Hace más
de treinta años que salí de Mérida. Cuando regreso aprecio los cambios,
lamento los estragos de las sucesivas crisis en forma de desaparición de
comercios antiguos, reniego por la dificultad de aparcar, me maravillo por
pequeños detalles de la ciudad romana que hallo a cada paso, constato que no
conozco a casi nadie y disfruto de la Eucaristía en las iglesias del centro.
Santa
María, en plena plaza de España, es mi parroquia. Cuando recibí
la Confirmación no era todavía concatedral, pero ya estaba allí el Cristo de la
O (siglo XIV), que en septiembre suelen colocar presidiendo el presbiterio con
motivo de la fiesta de la Cruz. Recuerdo muy bien aquellas misas de 12, aforo
al 150% y don Pedro Rodríguez de Tena, que me parecía un gigante a mis ojos de
niño, recorriendo solemne el pasillo central revestido con casulla y el cáliz
en las manos mientras sonaba el armonio. Imponente.
Supongo que por eso me gusta celebrar allí el domingo a mediodía,
aunque este año tocó por la noche. Me admira la serena belleza del templo, que ha ganado mucho una vez restaurado,
iluminado y ordenado con el ingenio de mi párroco Antonio Becerra. El
equipo de liturgia tiene preparadas las moniciones, peticiones y lecturas,
aunque los cantos cuestan más… Es algo que me sorprende siempre, ese silencio
litúrgico; en el Perú una misa sin canciones sería inconcebible, como un
círculo cuadrado.
No me puedo comparar con don Pedro, predicador de campanillas durante
más de 25 años, pero lo hago lo mejor que puedo y trato de contarles historias
de la misión, claro. De hecho varias
personas me conocen, mi mamá ha sido maestra de medio Mérida y habitualmente la
parroquia nos envía ayudas que les agradezco. “Cuando ustedes ponen su colaboración en los sobres o en la hucha del
DOMUND, tengan por seguro que llega a su destino y se utiliza para cosas
buenas. Si es que todavía existen las huchas…”. Veo que asienten con la
cabeza.
Cuando llega el momento de la comunión, una ministra trae el copón
y entre los dos la damos. Se ha avanzado
en muy buena dirección para potenciar la corresponsabilidad de los laicos,
pero hay que seguir. En el lugar preferente de la sillería del coro, miro de
reojo la sede episcopal que solo usa el arzobispo y pienso que en Indiana, que
es igualmente una catedral, tampoco me siento en la silla principal. Al
terminar, sobre la mesa de la sacristía, un sobrecito con mi nombre y el
estipendio; símbolos y detalles.
Antes, ese mismo día, he presidido la misa de 12 en El Calvario después de “autoinvitarme”.

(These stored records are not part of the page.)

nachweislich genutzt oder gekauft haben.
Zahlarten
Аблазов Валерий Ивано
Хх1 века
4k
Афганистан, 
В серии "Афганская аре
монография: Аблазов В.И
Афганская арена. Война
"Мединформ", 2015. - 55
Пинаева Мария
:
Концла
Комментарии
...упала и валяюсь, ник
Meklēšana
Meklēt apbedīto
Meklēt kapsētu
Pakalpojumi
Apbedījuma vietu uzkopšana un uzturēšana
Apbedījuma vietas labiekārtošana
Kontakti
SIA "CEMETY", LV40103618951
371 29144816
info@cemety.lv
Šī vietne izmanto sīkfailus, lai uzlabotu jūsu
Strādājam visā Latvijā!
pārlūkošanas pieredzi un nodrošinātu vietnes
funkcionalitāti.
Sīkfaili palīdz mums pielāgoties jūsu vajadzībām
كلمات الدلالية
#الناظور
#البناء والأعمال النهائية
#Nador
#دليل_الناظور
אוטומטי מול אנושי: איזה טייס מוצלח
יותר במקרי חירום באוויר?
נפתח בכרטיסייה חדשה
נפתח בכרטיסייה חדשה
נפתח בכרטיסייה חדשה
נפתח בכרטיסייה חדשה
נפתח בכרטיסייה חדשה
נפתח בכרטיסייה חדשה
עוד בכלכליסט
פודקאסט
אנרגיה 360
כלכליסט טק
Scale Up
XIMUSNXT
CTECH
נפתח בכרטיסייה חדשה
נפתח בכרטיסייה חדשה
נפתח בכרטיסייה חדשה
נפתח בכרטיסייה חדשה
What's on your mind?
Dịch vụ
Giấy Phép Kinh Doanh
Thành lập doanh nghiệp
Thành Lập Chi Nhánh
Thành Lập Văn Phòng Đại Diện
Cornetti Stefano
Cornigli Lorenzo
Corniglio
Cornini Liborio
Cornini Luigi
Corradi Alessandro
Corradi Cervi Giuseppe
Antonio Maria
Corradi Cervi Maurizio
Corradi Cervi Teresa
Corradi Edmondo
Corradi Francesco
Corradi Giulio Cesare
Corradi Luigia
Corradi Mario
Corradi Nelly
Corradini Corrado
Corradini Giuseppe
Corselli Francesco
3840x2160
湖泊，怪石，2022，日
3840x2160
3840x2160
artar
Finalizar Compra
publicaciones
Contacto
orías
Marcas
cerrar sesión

Aquí frecuentaba menos en mis tiempos mozos, pero es la parroquia de Paco
Sayago, gran amigo, y me encanta compartir. Cada vez que voy la comunidad me parece más viva y bien organizada;
me nombran en la monición de bienvenida, y en los avisos finales escucho una retahíla
de reuniones y actividades. Los consejos parroquiales funcionan de verdad, y hay hasta ministros laicos que en verano
hacen la celebración diaria de la Palabra para que los curas puedan tener unos
días de descanso. Algo inimaginable hasta hace bien poco.
El
Calvario es el punto neurálgico de encuentro e integración de los inmigrantes
en la Iglesia de Mérida. Levanto la vista y distingo varias razas entre el público
(aunque un par de veces casi me caigo en el altar porque son los primeros días
con lentes progresivas y estoy acostumbrándome). También acá comparto
experiencias misioneras, en concreto acerca de la lucha contra pandemia y la
importancia de los apoyos que recibimos. “Le
conectamos el concentrador de oxígeno a aquella mujer y al ratito subió la
saturación y recuperó el color”.
Por
supuesto habrá colecta para el Vicariato San José del Amazonas, como de
costumbre, pero será el siguiente fin de semana, una vez que ahora se ha
advertido a la concurrencia para que vengan preparados.
Mientras el coro acompaña la salida, una señora pasa a la sacristía para anotar
a su hija en la Confirmación, aunque reclama que tres años de preparación son
muchos. Paco la atiende con la desenvoltura que le dan sus muchas horas de vuelo, y de pronto extraño Indiana
y estos detalles de la vida cotidiana parroquial.
Otro episodio típico de las vacaciones consumado. Pronto estoy
cerrando la maleta y subiendo al avión.